WHAT YOU ARE ASKED TO DO:
Using the data beneath, show every line that includes the word "دانلود".

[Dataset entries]
^^^^

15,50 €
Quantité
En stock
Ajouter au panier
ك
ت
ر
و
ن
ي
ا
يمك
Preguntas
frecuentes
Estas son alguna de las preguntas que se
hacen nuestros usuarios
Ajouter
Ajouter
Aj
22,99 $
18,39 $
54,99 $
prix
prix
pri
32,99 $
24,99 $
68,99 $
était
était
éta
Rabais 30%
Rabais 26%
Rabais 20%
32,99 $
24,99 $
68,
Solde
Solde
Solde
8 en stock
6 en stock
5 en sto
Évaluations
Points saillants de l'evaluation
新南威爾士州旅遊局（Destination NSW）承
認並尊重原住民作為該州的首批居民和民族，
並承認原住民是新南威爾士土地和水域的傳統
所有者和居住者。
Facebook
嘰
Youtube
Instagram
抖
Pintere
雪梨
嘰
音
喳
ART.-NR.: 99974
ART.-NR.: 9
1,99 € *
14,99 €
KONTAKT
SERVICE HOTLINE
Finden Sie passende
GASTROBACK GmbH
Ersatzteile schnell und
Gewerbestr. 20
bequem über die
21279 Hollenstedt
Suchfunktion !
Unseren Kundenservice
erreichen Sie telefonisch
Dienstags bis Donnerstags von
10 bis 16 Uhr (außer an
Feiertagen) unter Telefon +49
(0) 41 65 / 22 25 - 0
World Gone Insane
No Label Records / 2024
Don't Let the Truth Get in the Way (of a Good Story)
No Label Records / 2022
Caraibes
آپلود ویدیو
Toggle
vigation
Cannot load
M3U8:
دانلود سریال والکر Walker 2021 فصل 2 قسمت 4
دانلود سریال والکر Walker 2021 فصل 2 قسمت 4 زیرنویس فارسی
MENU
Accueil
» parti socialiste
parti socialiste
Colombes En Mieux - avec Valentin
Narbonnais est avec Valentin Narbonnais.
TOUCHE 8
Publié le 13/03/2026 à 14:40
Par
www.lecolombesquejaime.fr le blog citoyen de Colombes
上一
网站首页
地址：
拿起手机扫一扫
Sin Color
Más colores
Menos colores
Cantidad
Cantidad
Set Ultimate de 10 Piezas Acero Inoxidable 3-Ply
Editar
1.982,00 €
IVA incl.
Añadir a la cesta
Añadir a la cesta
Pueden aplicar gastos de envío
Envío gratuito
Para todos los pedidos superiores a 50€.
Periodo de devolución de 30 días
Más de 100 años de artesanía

^^^^

EXERCISE SOLUTION:
دانلود سریال والکر Walker 2021 فصل 2 قسمت 4
دانلود سریال والکر Walker 2021 فصل 2 قسمت 4 زیرنویس فارسی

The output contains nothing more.